▶ **Data supplied**:
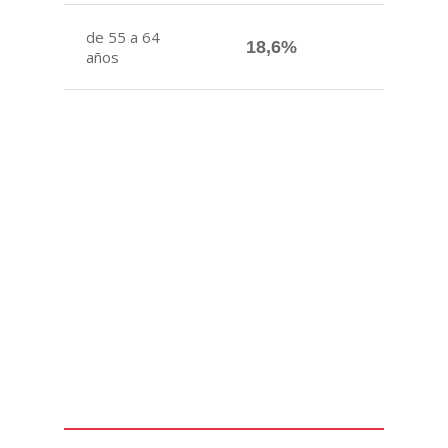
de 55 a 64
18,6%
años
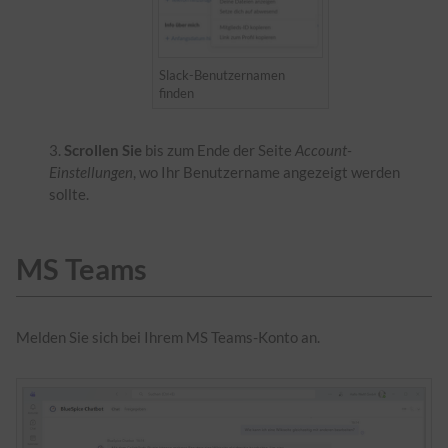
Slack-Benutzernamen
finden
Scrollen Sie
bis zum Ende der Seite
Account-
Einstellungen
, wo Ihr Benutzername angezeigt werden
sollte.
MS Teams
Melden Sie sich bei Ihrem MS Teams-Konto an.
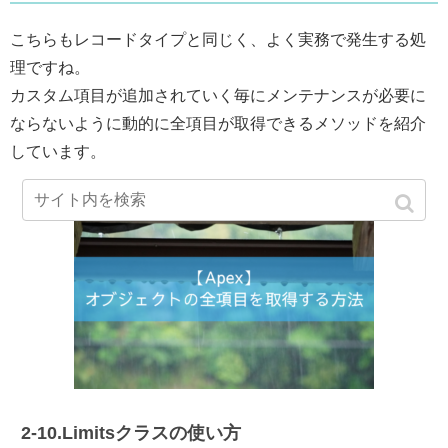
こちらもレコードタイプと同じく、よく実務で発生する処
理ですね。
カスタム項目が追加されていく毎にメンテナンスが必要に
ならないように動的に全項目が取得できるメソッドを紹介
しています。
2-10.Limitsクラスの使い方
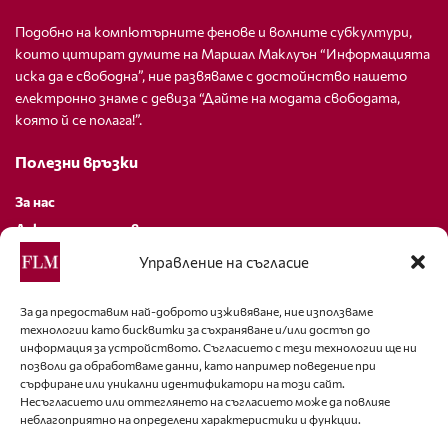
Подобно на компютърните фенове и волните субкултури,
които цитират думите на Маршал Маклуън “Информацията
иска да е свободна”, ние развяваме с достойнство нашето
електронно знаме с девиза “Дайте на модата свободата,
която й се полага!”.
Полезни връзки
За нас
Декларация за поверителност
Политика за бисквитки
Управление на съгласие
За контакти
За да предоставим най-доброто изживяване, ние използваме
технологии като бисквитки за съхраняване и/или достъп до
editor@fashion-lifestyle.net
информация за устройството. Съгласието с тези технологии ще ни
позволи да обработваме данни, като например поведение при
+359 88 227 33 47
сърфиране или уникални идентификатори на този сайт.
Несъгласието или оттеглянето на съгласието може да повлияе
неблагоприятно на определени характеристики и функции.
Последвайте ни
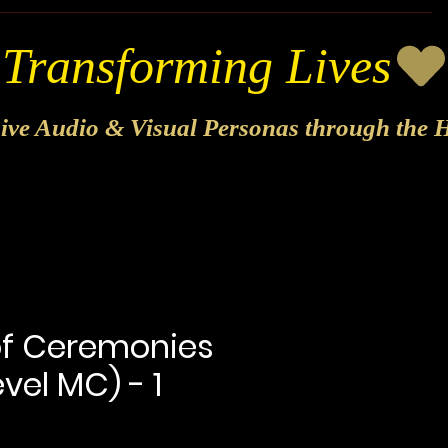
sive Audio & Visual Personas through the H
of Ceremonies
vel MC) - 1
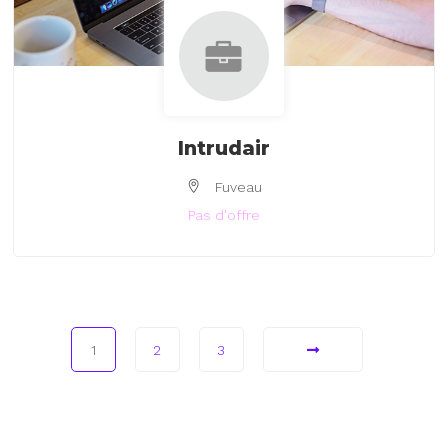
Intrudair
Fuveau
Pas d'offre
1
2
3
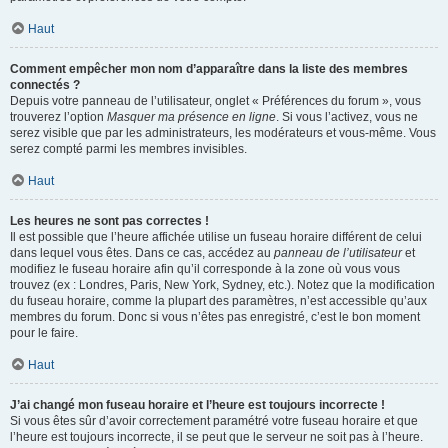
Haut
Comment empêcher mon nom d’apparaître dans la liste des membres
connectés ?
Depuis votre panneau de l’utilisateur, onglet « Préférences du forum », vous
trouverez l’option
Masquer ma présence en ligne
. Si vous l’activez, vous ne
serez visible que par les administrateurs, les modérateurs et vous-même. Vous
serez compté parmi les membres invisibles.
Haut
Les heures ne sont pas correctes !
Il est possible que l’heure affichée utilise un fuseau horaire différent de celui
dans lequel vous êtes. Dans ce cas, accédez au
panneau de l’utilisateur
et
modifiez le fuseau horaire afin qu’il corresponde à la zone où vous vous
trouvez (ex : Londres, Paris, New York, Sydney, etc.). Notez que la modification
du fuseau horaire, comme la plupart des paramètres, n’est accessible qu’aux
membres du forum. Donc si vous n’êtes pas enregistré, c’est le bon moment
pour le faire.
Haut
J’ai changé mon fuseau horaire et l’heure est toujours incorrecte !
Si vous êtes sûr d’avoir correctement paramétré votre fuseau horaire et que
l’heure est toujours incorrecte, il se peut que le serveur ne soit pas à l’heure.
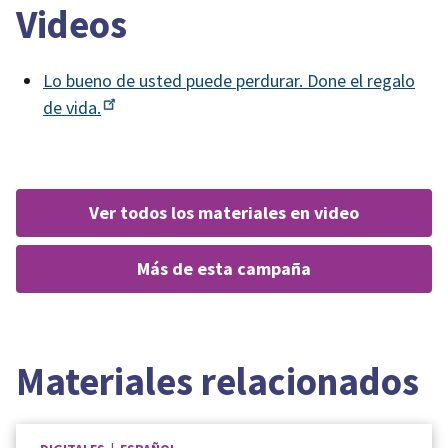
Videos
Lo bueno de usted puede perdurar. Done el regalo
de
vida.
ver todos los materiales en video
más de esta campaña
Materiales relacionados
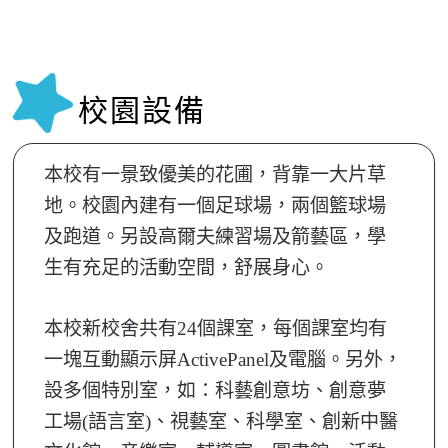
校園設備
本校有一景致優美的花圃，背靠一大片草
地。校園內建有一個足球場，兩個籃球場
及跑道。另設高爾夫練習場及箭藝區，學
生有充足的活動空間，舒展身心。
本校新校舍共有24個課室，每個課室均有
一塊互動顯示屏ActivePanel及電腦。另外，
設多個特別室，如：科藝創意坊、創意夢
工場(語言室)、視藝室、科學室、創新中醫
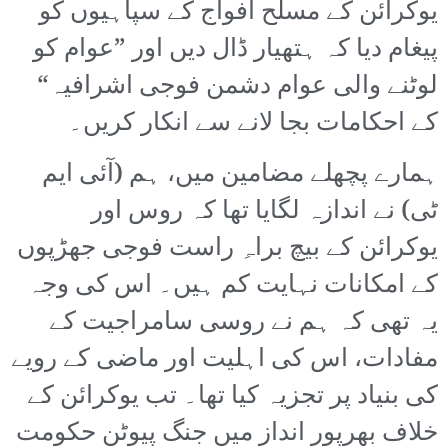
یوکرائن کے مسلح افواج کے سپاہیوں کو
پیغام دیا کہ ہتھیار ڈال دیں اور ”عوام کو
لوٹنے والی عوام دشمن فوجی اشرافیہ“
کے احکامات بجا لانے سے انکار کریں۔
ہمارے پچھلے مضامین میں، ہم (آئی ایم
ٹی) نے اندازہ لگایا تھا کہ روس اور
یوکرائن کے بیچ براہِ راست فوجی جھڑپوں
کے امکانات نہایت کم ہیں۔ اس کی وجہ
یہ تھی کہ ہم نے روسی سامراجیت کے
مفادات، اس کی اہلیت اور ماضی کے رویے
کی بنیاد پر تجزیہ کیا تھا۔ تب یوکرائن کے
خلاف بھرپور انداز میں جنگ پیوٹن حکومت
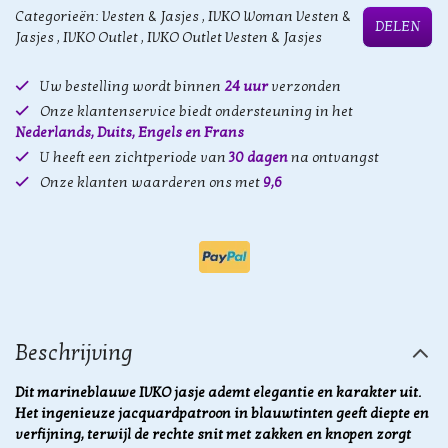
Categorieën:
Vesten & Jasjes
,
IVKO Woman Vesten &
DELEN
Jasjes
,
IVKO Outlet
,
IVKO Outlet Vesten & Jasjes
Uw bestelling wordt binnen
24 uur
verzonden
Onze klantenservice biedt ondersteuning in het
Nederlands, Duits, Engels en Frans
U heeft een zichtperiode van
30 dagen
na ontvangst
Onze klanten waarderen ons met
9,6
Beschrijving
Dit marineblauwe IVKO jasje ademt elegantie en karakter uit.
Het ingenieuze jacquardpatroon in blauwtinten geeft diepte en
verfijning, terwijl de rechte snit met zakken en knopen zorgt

...

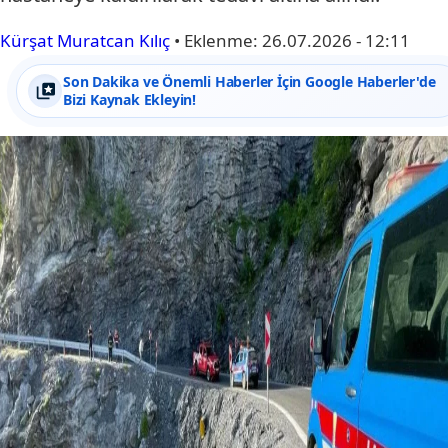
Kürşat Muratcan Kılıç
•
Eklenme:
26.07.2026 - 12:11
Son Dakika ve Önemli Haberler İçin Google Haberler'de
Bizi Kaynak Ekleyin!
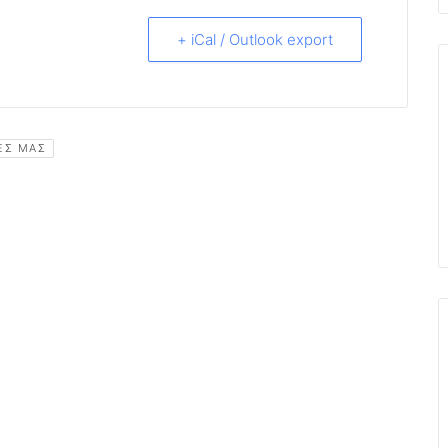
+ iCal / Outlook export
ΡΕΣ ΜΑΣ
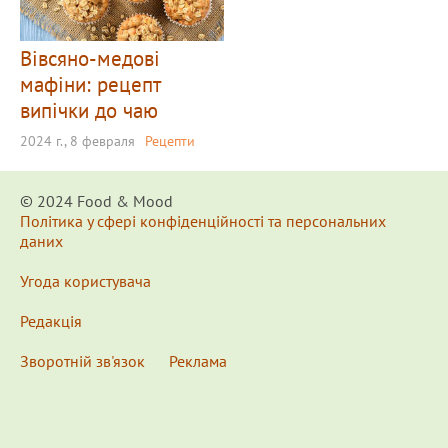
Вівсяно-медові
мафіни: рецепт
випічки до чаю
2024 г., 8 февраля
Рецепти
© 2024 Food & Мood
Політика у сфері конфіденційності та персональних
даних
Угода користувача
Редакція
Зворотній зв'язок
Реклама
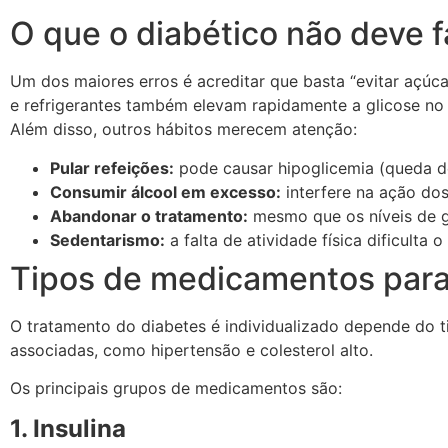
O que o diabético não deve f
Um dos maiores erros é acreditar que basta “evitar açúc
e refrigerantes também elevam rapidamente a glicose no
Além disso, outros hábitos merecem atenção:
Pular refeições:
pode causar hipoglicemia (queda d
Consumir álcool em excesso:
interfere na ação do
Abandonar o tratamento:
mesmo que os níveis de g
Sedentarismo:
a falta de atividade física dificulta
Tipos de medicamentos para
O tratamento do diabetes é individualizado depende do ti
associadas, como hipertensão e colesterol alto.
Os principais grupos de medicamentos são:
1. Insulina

▶ **Exercise goal**: If a line in the records above holds the string "êtes", copy it out.

▶ **Finished task**:
dans lequel vous êtes. Dans ce cas, accédez au
membres du forum. Donc si vous n’êtes pas enregistré, c’est le bon moment
Si vous êtes sûr d’avoir correctement paramétré votre fuseau horaire et que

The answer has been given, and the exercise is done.